Category Archives: Research Roadmap


The amount of information on the Web is enormous and growing exponentially. Indeed, it is a major challenge to measure the amount of information contained in the Web. It is even harder to assess how much of this information is useful or original. In addition, the information on the Web comes in a huge range of formats from a vast number of disparate sources. All of these aspects raise a crucial research topic: how we are to browse, explore and query the Web at this scale? Once again, this theme requires the inter-disciplinary approach embodied in Web Science. From a computer science perspective, we need to know how inference can be supported at the Web scale; for example, how can context be represented and supported? What do psychology and linguistics tell us about the design of interfaces for querying complex data? How can the data sources within the Web be exploited to help us to develop understanding of the sociological aspects of the Web? Understanding the possibilities for inference online is an important skill for those moving into scientific research and development.
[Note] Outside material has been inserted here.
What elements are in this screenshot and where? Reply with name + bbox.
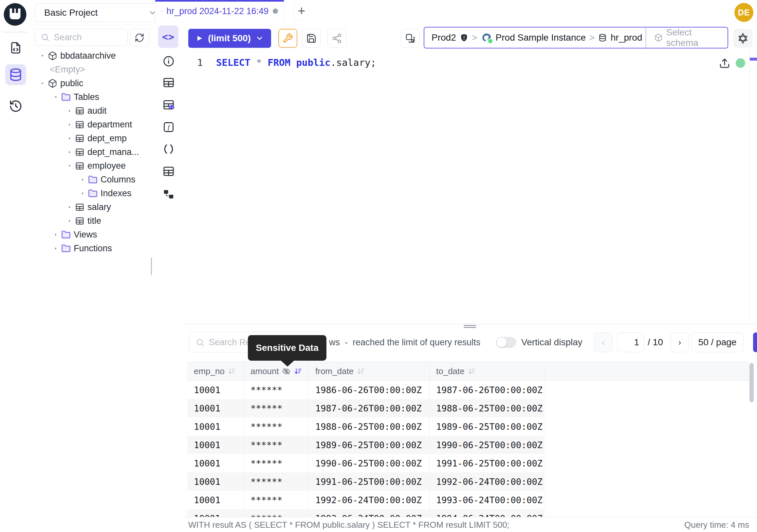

Security, Privacy and Trust

All economic, social and legal interactions are based on certain assumptions: that individuals can verify identities; can rely on the rules and institutions governing the interactions; and are assured that certain information will remain private. These assumptions are challenged by the Web: an environment where security, privacy and trust can be very difficult to monitor, verify and enforce. Will the Web grind to a halt as a result? Will ways be found to ensure that these basic features are present? Or will users of the Web find their own ways to cope with the absence of e.g., trust? These questions call on a broad range of Web Science disciplines: to understand how individuals perceive trust and privacy when they use the Web; to see how concepts such as trust can be computationally represented; to develop the legal institutions needed to govern Web interactions. An understanding of the technology underlying security, the variables underlying trust and the extent of the privacy that Web users demand is clearly valuable in a number of industries.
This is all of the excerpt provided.